You are given BST root and a key, find the inorder predecessor and successor for that key.

If the key is not found, then you need to return the 2 values in which the key lies.

If the root is NULL then return.

If the key is found then if the left subtree is not NULL, then the predecessor will be the right most child of the left subtree or the left child itself.

If the key is found then if the right subtree is not NULL, then the successor will be the left most child of the right subtree or the right child itself.
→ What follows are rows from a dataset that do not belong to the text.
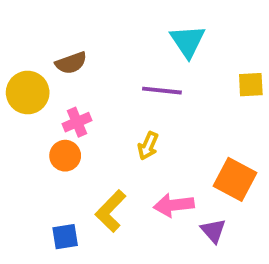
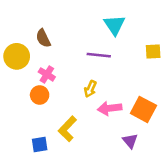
brown semicircle: (71, 63) -> (43, 38), turned 84
pink cross: (77, 122) -> (47, 74), turned -35
pink arrow: (174, 205) -> (110, 108), moved

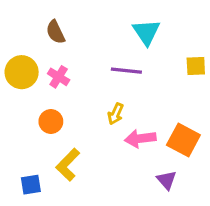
brown semicircle: (43, 38) -> (55, 32), moved
pink cross: (47, 74) -> (59, 77), moved
yellow L-shape: (67, 129) -> (68, 165), moved
blue square: (40, 144) -> (31, 185), moved

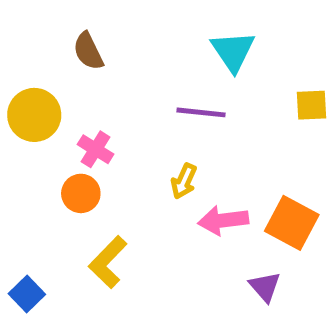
pink cross: (59, 77) -> (96, 149), moved
blue square: (31, 185) -> (27, 294), moved, turned -35

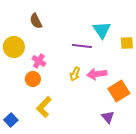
cyan triangle: (233, 51) -> (102, 30), moved
pink arrow: (223, 220) -> (97, 74), moved
orange square: (292, 223) -> (119, 91), turned 30

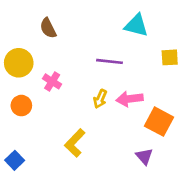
cyan triangle: (102, 30) -> (136, 25), moved, turned -42
orange circle: (33, 79) -> (21, 106), moved
orange square: (119, 91) -> (159, 122), turned -30
yellow L-shape: (44, 107) -> (75, 143), moved

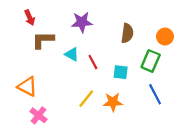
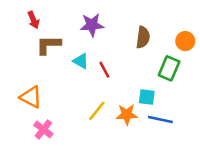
cyan square: (121, 72) -> (147, 97), moved
blue line: (155, 94) -> (160, 119), moved, turned -50

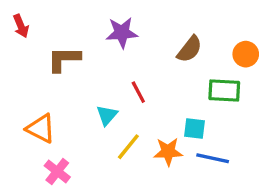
red arrow: (33, 20) -> (21, 26), moved
brown semicircle: (143, 37) -> (190, 49), turned 30
cyan triangle: (81, 61) -> (107, 115), moved, turned 42
green rectangle: (169, 68) -> (224, 90), turned 70

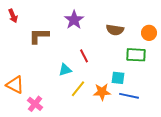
purple star: (122, 33) -> (74, 20), turned -30
brown semicircle: (190, 49) -> (115, 30), turned 60
cyan triangle: (107, 115) -> (65, 70), turned 32
orange triangle: (41, 128) -> (15, 85), moved

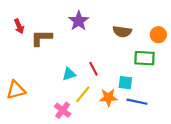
red arrow: (13, 16) -> (19, 26), moved
red line: (84, 56) -> (93, 69), moved
orange triangle: (15, 85) -> (16, 90), turned -42
pink cross: (35, 104) -> (63, 110), moved

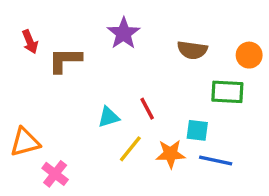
pink cross: (63, 110) -> (55, 174), moved

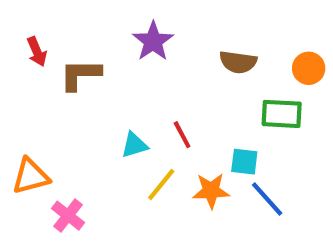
blue line: (216, 161) -> (267, 199), turned 36

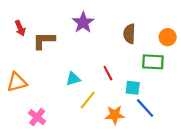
brown semicircle: (238, 62) -> (129, 34), turned 84
red line: (182, 135) -> (108, 73), moved
orange triangle: (31, 176) -> (17, 82), moved
orange star: (211, 191) -> (115, 115), moved

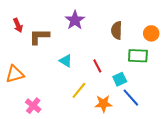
cyan triangle: (73, 79) -> (66, 61), moved, turned 48
cyan square: (133, 88) -> (120, 79), turned -32

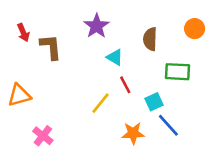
orange circle: (151, 33) -> (195, 29), moved
brown L-shape: (39, 36) -> (51, 47), turned 85
cyan triangle: (66, 61) -> (115, 57), moved
yellow line: (79, 90) -> (100, 103), moved

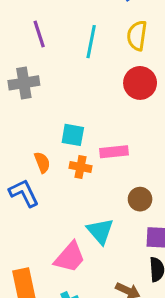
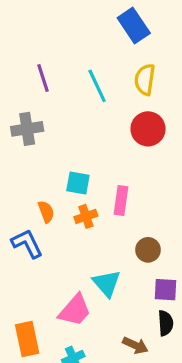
cyan line: (91, 42) -> (97, 86), turned -36
pink rectangle: (114, 152) -> (121, 201), turned -76
orange cross: (80, 167) -> (86, 216), turned -30

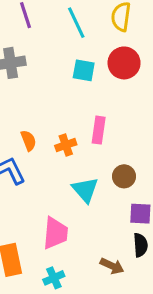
cyan square: (78, 183) -> (84, 70), moved
cyan triangle: (107, 283) -> (85, 190), moved
pink trapezoid: (75, 310) -> (55, 233), turned -36

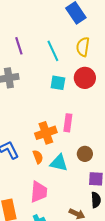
orange semicircle: (28, 141) -> (38, 157), moved
orange cross: (66, 145) -> (46, 133), size x1.5
cyan triangle: (85, 190) -> (59, 163), turned -36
If the key is smaller then root node, then,

set the successor as root search recursively into left subtree.

  else

set the predecessor as root search recursively into right subtree.

#include<iostream>
#include<vector>
#include<string>

using namespace std;

struct Node
{
    int data;
    struct Node *left, *right;
};
 

void get_pre_succ(Node* root, Node*& pre, Node*& suc, int key)
{
    if (root == NULL)  return ;
 
    if (root->data == key)
    {
        if (root->left != NULL)
        {
            Node* tmp = root->left;
            while (tmp->right)
                tmp = tmp->right;
            pre = tmp ;
        }
 
        if (root->right != NULL)
        {
            Node* tmp = root->right ;
            while (tmp->left)
                tmp = tmp->left ;
            suc = tmp ;
        }
        return ;
    }
 
    if (root->data > key)
    {
        suc = root ;
        get_pre_succ(root->left, pre, suc, key) ;
    }
    else
    {
        pre = root ;
        get_pre_succ(root->right, pre, suc, key) ;
    }
}
 
Node *get_new_node(int item)
{
    Node *temp =  new Node;
    temp->data = item;
    temp->left = temp->right = NULL;
    return temp;
}
 
Node* insert_into_bst(Node* node, int key)
{
    if (node == NULL) return get_new_node(key);
    if (key < node->data)
        node->left  = insert_into_bst(node->left, key);
    else
        node->right = insert_into_bst(node->right, key);
    return node;
}
 
int main()
{
    int key = 6; 
 
   /* 
              5
           /     \
          3       7
         /  \    /  \
         2   4   6   8  */
    Node *root = NULL;
    root = insert_into_bst(root, 5);
    insert_into_bst(root, 3);
    insert_into_bst(root, 2);
    insert_into_bst(root, 4);
    insert_into_bst(root, 7);
    insert_into_bst(root, 6);
    insert_into_bst(root, 8);
 
 
    Node *pre = NULL, *suc = NULL;
 
    get_pre_succ(root, pre, suc, key);
    if (pre != NULL)
      cout << "Predecessor is " << pre->data << endl;
    else
      cout << "No Predecessor";
 
    if (suc != NULL)
      cout << "Successor is " << suc->data;
    else
      cout << "No Successor";
    return 0;
}

Output:

Predecessor is 5
Successor is 7